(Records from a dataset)
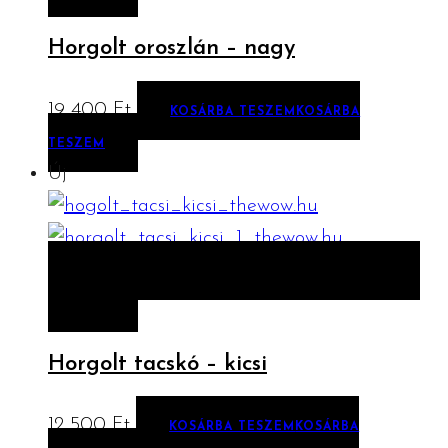
Horgolt oroszlán – nagy
19 400
Ft
KOSÁRBA TESZEM
KOSÁRBA
TESZEM
Új
ELŐNÉZET
KOSÁRBA TESZEM
KOSÁRBA
TESZEM
Horgolt tacskó – kicsi
12 500
Ft
KOSÁRBA TESZEM
KOSÁRBA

(Problem details) The records above are to be restated exactly, with all pictures omitted.

(Reply to the exercise)
Horgolt oroszlán – nagy
19 400
Ft
KOSÁRBA TESZEM
KOSÁRBA
TESZEM
Új
ELŐNÉZET
KOSÁRBA TESZEM
KOSÁRBA
TESZEM
Horgolt tacskó – kicsi
12 500
Ft
KOSÁRBA TESZEM
KOSÁRBA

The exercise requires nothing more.